THE PROBLEM: Look through the data below and return each line where "section" appears.

═══ EXTRACTED RECORDS ═══

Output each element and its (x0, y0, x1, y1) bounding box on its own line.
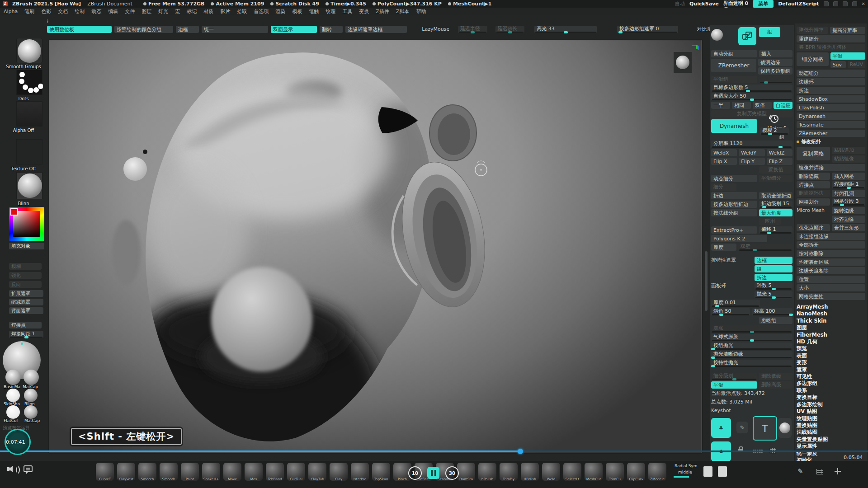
button[interactable]: 复制网格 (797, 147, 830, 160)
palette-section-item[interactable]: 预览 (797, 345, 865, 352)
button[interactable]: Tessimate (797, 121, 865, 128)
button[interactable]: 自动分组 (711, 50, 757, 57)
palette-section-item[interactable]: 可见性 (797, 373, 865, 380)
zscript-name[interactable]: DefaultZScript (778, 1, 819, 7)
slider[interactable]: 气球式膨胀 (711, 334, 793, 341)
brush-thumbnail[interactable]: ZModele (648, 463, 666, 481)
palette-section-item[interactable]: NanoMesh (797, 310, 865, 317)
menu-item[interactable]: 标记 (187, 8, 197, 15)
fill-object-button[interactable]: 填充对象 (9, 243, 44, 249)
material-slot[interactable] (24, 405, 38, 419)
menu-item[interactable]: 绘制 (75, 8, 85, 15)
current-color-swatch[interactable] (10, 208, 18, 216)
button[interactable]: 按多边形组折边 (711, 201, 757, 208)
mask-button[interactable]: 背面遮罩 (9, 307, 43, 314)
button[interactable]: 统一 (202, 26, 268, 33)
material-slot[interactable] (6, 389, 20, 402)
button[interactable]: 按法线分组 (711, 209, 757, 216)
slider[interactable]: 按特性抛光 (711, 360, 793, 367)
document-icon[interactable] (703, 466, 712, 477)
slider[interactable]: 膨胀 (711, 325, 793, 333)
menu-item[interactable]: 色彩 (41, 8, 51, 15)
weld-distance-slider[interactable]: 焊接间距 1 (9, 331, 43, 338)
slider[interactable]: 抛光清晰边缘 (711, 351, 793, 358)
button[interactable]: ClayPolish (797, 104, 865, 111)
menu-item[interactable]: 材质 (203, 8, 213, 15)
button[interactable]: 合并三角形 (832, 224, 865, 231)
keyboard-icon[interactable] (816, 469, 823, 474)
button[interactable]: ExtractPro+ (711, 226, 757, 234)
menu-item[interactable]: 文件 (125, 8, 135, 15)
material-thumbnail[interactable] (16, 172, 42, 199)
slider[interactable]: 延迟半径 (458, 26, 487, 33)
button[interactable]: 边缘环 (797, 78, 865, 85)
brush-thumbnail[interactable]: Mos (245, 463, 263, 481)
button[interactable]: 边缘环遮罩边框 (345, 26, 406, 33)
button[interactable]: 插入 (759, 50, 793, 57)
button[interactable]: 取消全部折边 (759, 192, 793, 199)
current-brush-thumbnail[interactable] (16, 38, 42, 63)
button[interactable]: 均衡表面区域 (797, 258, 865, 266)
button[interactable]: 双面显示 (271, 26, 317, 33)
brush-thumbnail[interactable]: SnakeH+ (202, 463, 220, 481)
slider[interactable]: 斜角 50 (711, 308, 750, 315)
quicksave-button[interactable]: QuickSave (689, 1, 719, 7)
menu-item[interactable]: 灯光 (158, 8, 168, 15)
button[interactable]: Dynamesh (797, 113, 865, 120)
slider[interactable]: 分辨率 1120 (711, 141, 793, 148)
slider[interactable]: 偏移 1 (759, 226, 793, 234)
brush-thumbnail[interactable]: CurveT (96, 463, 114, 481)
button[interactable]: 按对称删除 (797, 250, 865, 257)
slider[interactable]: 按组抛光 (711, 343, 793, 350)
slider[interactable]: 按多边形组遮罩 0 (617, 26, 678, 33)
close-icon[interactable]: ✕ (862, 1, 865, 6)
button[interactable]: 镜像并焊接 (797, 164, 865, 171)
menu-item[interactable]: 渲染 (275, 8, 285, 15)
palette-section-item[interactable]: Thick Skin (797, 318, 865, 324)
slider[interactable]: 双壁 (738, 244, 793, 251)
menu-item[interactable]: 笔触 (309, 8, 319, 15)
brush-thumbnail[interactable]: SelectLt (563, 463, 581, 481)
palette-section-item[interactable]: FiberMesh (797, 332, 865, 338)
button[interactable]: 一半 (711, 102, 730, 109)
button[interactable]: Polygons K 2 (711, 235, 767, 242)
button[interactable]: 边框 (755, 257, 793, 264)
button[interactable]: WeldX (711, 149, 737, 156)
palette-section-item[interactable]: HD 几何 (797, 338, 865, 345)
color-picker[interactable] (9, 207, 44, 241)
brush-thumbnail[interactable]: Smooth (160, 463, 178, 481)
brush-thumbnail[interactable]: ClayTub (308, 463, 326, 481)
menu-item[interactable]: 笔刷 (24, 8, 34, 15)
menu-item[interactable]: Z插件 (376, 8, 389, 15)
button[interactable]: ZRemesher (797, 130, 865, 137)
button[interactable]: 翻转 (320, 26, 343, 33)
button[interactable]: 相同 (732, 102, 751, 109)
brush-thumbnail[interactable]: Weld (542, 463, 560, 481)
brush-thumbnail[interactable]: CurTual (287, 463, 305, 481)
button[interactable]: 忽略组 (759, 317, 793, 324)
brush-thumbnail[interactable]: TchBand (266, 463, 284, 481)
palette-section-item[interactable]: 变形 (797, 359, 865, 366)
menu-item[interactable]: 纹理 (326, 8, 335, 15)
slider[interactable]: 折边级别 15 (759, 201, 793, 208)
button[interactable]: 对齐边缘 (832, 216, 865, 223)
ui-opacity-slider[interactable]: 界面透明 0 (723, 0, 748, 8)
dynamesh-button[interactable]: Dynamesh (711, 119, 757, 133)
slider[interactable]: 目标多边形数 5 (711, 84, 793, 92)
button[interactable]: 组 (755, 265, 793, 272)
slider[interactable]: 厚度 0.01 (711, 300, 760, 307)
brush-thumbnail[interactable]: TrimCu (606, 463, 624, 481)
menu-item[interactable]: 图层 (142, 8, 151, 15)
menu-item[interactable]: Alpha (4, 9, 18, 14)
render-tile-button[interactable]: ♣ (711, 418, 731, 438)
sphere-tile[interactable] (778, 418, 792, 438)
menu-item[interactable]: 编辑 (108, 8, 118, 15)
brush-thumbnail[interactable]: ClayVest (117, 463, 135, 481)
button[interactable]: ShadowBox (797, 95, 865, 103)
rewind-10-button[interactable]: 10 (408, 466, 422, 480)
material-slot[interactable] (6, 405, 20, 419)
slider[interactable] (759, 76, 793, 83)
button[interactable]: 未连接组边缘 (797, 233, 865, 240)
menu-button[interactable]: 菜单 (753, 0, 774, 8)
brush-thumbnail[interactable]: Smooth (138, 463, 156, 481)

═══

SOLUTION FOR THIS PROBLEM:
palette-section-item[interactable]: 预览 (797, 345, 865, 352)
palette-section-item[interactable]: 可见性 (797, 373, 865, 380)
palette-section-item[interactable]: NanoMesh (797, 310, 865, 317)
palette-section-item[interactable]: Thick Skin (797, 318, 865, 324)
palette-section-item[interactable]: FiberMesh (797, 332, 865, 338)
palette-section-item[interactable]: HD 几何 (797, 338, 865, 345)
palette-section-item[interactable]: 变形 (797, 359, 865, 366)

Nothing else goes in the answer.